Götz Julian, Richards Euan, Stepek Iain A, Takahashi Yu, Huang Yi-Lin, Bertschi Louis, Rubi Bertran, Bode Jeffrey W
Laboratory for Organic Chemistry, Department of Chemistry and Applied Biosciences, ETH Zürich, 8093 Zürich, Switzerland.
Molecular and Biomolecular Analysis Service (MoBiAS), Department of Chemistry and Applied Biosciences, ETH Zürich, 8093 Zürich, Switzerland.
Sci Adv. 2025 May 30;11(22):eadw6047. doi: 10.1126/sciadv.adw6047. Epub 2025 May 28.

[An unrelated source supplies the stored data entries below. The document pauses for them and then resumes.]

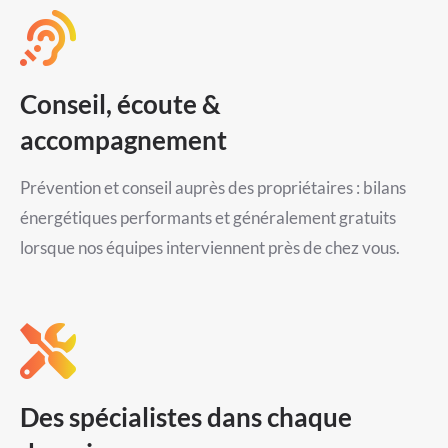
Conseil, écoute &
accompagnement
Prévention et conseil auprès des propriétaires : bilans
énergétiques performants et généralement gratuits
lorsque nos équipes interviennent près de chez vous.
Des spécialistes dans chaque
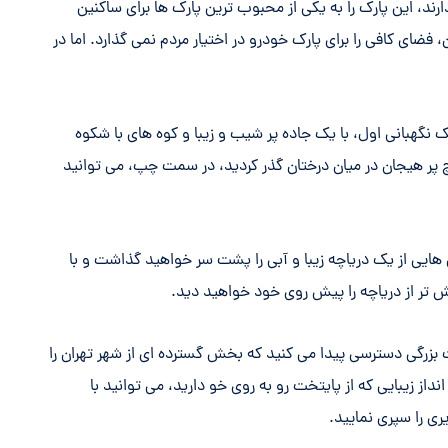
رند، این پارک را به یکی از محبوب ترین پارک ها برای ساکنین
ن، فضای کافی را برای پارک خودرو در اختیار مردم نمی گذارد. اما در
 نگهبانی اول، با یک جاده پر شیب و زیبا و کوه های با شکوه
 پر هیجان در میان درختان گذر کردید، در سمت چپ، می توانید
ی از یک دریاچه زیبا و آبی را پشت سر خواهید گذاشت و با
 تر از دریاچه را پیش روی خود خواهید دید.
بزرگی دسترسی پیدا می کنید که بخش گسترده ای از شهر تهران را
از زیبایی که از پایتخت رو به روی خو دارید، می توانید با
ی را سپری نمایید.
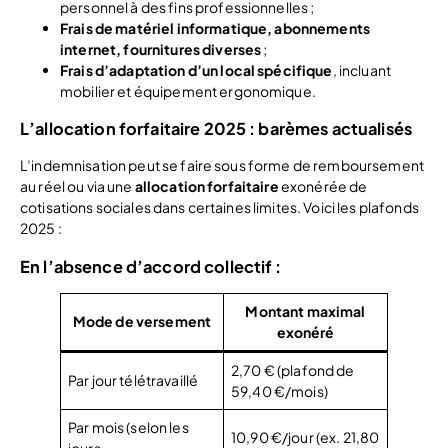
personnel à des fins professionnelles ;
Frais de matériel informatique, abonnements
internet, fournitures diverses
;
Frais d’adaptation d’un local spécifique
, incluant
mobilier et équipement ergonomique.
L’allocation forfaitaire 2025 : barèmes actualisés
L’indemnisation peut se faire sous forme de remboursement
au réel ou via une
allocation forfaitaire
exonérée de
cotisations sociales dans certaines limites. Voici les plafonds
2025 :
En l’absence d’accord collectif :
Montant maximal
Mode de versement
exonéré
2,70 € (plafond de
Par jour télétravaillé
59,40 €/mois)
Par mois (selon les
10,90 €/jour (ex. 21,80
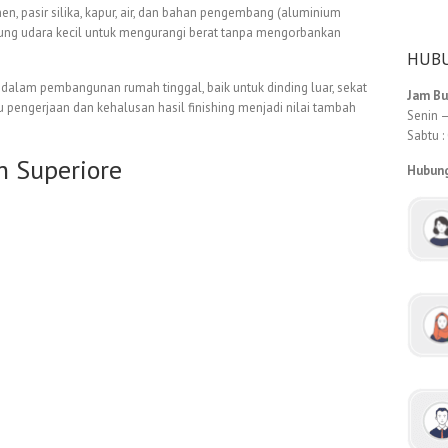
n, pasir silika, kapur, air, dan bahan pengembang (aluminium
ng udara kecil untuk mengurangi berat tanpa mengorbankan
HUBU
dalam pembangunan rumah tinggal, baik untuk dinding luar, sekat
Jam B
 pengerjaan dan kehalusan hasil finishing menjadi nilai tambah
Senin –
Sabtu :
n Superiore
Hubun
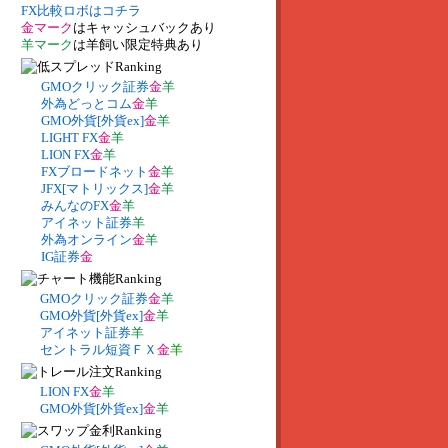
FX比較ロボはコチラ
金マーク
はキャッシュバックあり
羊マーク
は羊飼い限定特典あり
GMOクリック証券
金
羊
外為どっとコム
金
羊
GMO外貨[外貨ex]
金
羊
LIGHT FX
金
羊
LION FX
金
羊
FXブロードネット
金
羊
JFX[マトリックス]
金
羊
みんなのFX
金
羊
アイネット証券
羊
外為オンライン
金
羊
IG証券
金
GMOクリック証券
金
羊
GMO外貨[外貨ex]
金
羊
アイネット証券
羊
セントラル短資ＦＸ
金
羊
LION FX
金
羊
GMO外貨[外貨ex]
金
羊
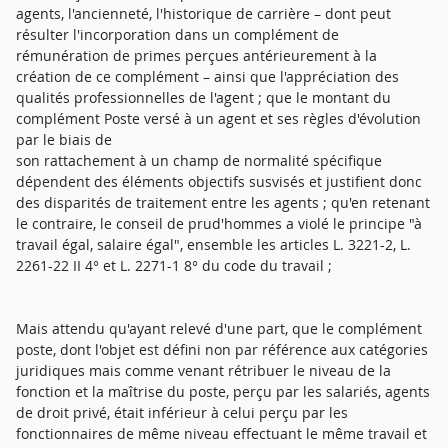
agents, l'ancienneté, l'historique de carrière – dont peut
résulter l'incorporation dans un complément de
rémunération de primes perçues antérieurement à la
création de ce complément – ainsi que l'appréciation des
qualités professionnelles de l'agent ; que le montant du
complément Poste versé à un agent et ses règles d'évolution
par le biais de
son rattachement à un champ de normalité spécifique
dépendent des éléments objectifs susvisés et justifient donc
des disparités de traitement entre les agents ; qu'en retenant
le contraire, le conseil de prud'hommes a violé le principe "à
travail égal, salaire égal", ensemble les articles L. 3221-2, L.
2261-22 II 4° et L. 2271-1 8° du code du travail ;
Mais attendu qu'ayant relevé d'une part, que le complément
poste, dont l'objet est défini non par référence aux catégories
juridiques mais comme venant rétribuer le niveau de la
fonction et la maîtrise du poste, perçu par les salariés, agents
de droit privé, était inférieur à celui perçu par les
fonctionnaires de même niveau effectuant le même travail et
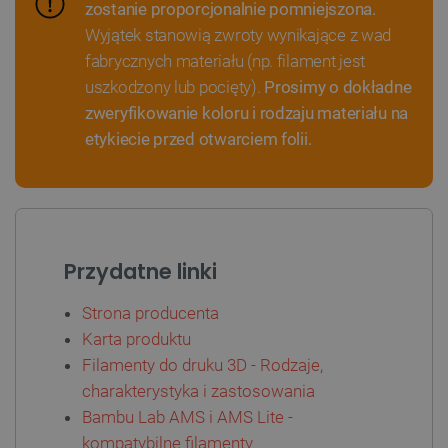
zostanie proporcjonalnie pomniejszona.
__cf_bm
Cloudflare Inc.
Wyjątek stanowią zwroty wynikające z wad
.webshopapp.com
fabrycznych materiału (np. filament jest
uszkodzony lub pocięty).
Prosimy o dokładne
zweryfikowanie koloru i rodzaju materiału na
etykiecie przed otwarciem folii.
PHPSESSID
PHP.net
botland.com.pl
Przydatne linki
Strona producenta
Karta produktu
Filamenty do druku 3D - Rodzaje,
charakterystyka i zastosowania
Bambu Lab AMS i AMS Lite -
kompatybilne filamenty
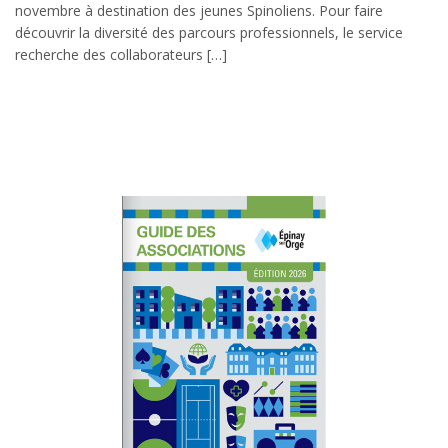
novembre à destination des jeunes Spinoliens. Pour faire
découvrir la diversité des parcours professionnels, le service
recherche des collaborateurs […]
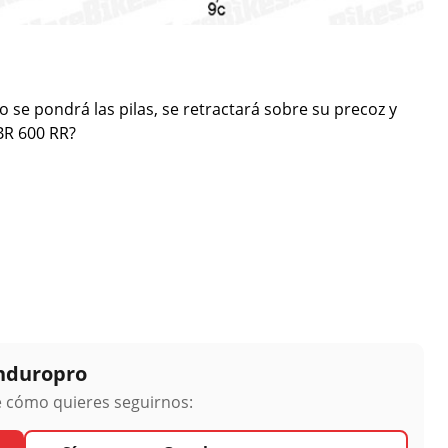
o se pondrá las pilas, se retractará sobre su precoz y
BR 600 RR?
Enduropro
ge cómo quieres seguirnos:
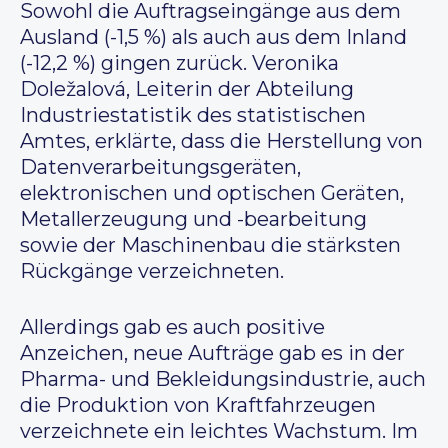
Sowohl die Auftragseingänge aus dem
Ausland (-1,5 %) als auch aus dem Inland
(-12,2 %) gingen zurück. Veronika
Doležalová, Leiterin der Abteilung
Industriestatistik des statistischen
Amtes, erklärte, dass die Herstellung von
Datenverarbeitungsgeräten,
elektronischen und optischen Geräten,
Metallerzeugung und -bearbeitung
sowie der Maschinenbau die stärksten
Rückgänge verzeichneten.
Allerdings gab es auch positive
Anzeichen, neue Aufträge gab es in der
Pharma- und Bekleidungsindustrie, auch
die Produktion von Kraftfahrzeugen
verzeichnete ein leichtes Wachstum. Im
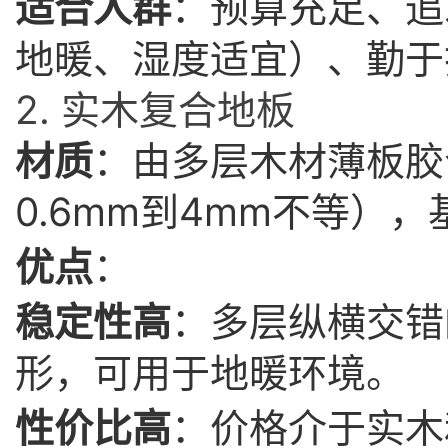
适合人群
：预算充足、追
地暖、湿度适宜）、勤于
2. 实木复合地板
材质
：由多层木材薄板胶
0.6mm到4mm不等）
优点
：
稳定性高
：多层纵横交错
形，可用于地暖环境。
性价比高
：价格介于实木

Efficient drug discovery depends on reliable synthetic access to candidate molecules, but emerging machine learning approaches to predicting reaction outcomes are hampered by poor availability of high-quality data. Here, we demonstrate an on-demand synthesis platform based on a three-component reaction that delivers drug-like molecules. Miniaturization and automation enable the execution and analysis of 50,000 distinct reactions on a 3-microliter scale from 193 different substrates, producing the largest public reaction outcome dataset. With machine learning, we accurately predict the result of unknown reactions and analyze the impact of dataset size on model training, both enabling accurate outcome predictions even for unseen reactants and providing a sufficiently large dataset to critically evaluate emerging machine learning approaches to chemical reactivity.
高效的药物发现依赖于对候选分子的可靠合成途径,但新兴的预测反应结果的机器学习方法因高质量数据的可用性差而受到阻碍。在这里,我们展示了一个基于三组分反应的按需合成平台,该平台能提供类药物分子。小型化和自动化使得能够在3微升规模上从193种不同的底物执行和分析50000个不同的反应,从而产生了最大的公开反应结果数据集。通过机器学习,我们准确地预测了未知反应的结果,并分析了数据集大小对模型训练的影响,这两者既能够对未见反应物准确预测反应结果,又能提供一个足够大的数据集来严格评估新兴的化学反应性机器学习方法。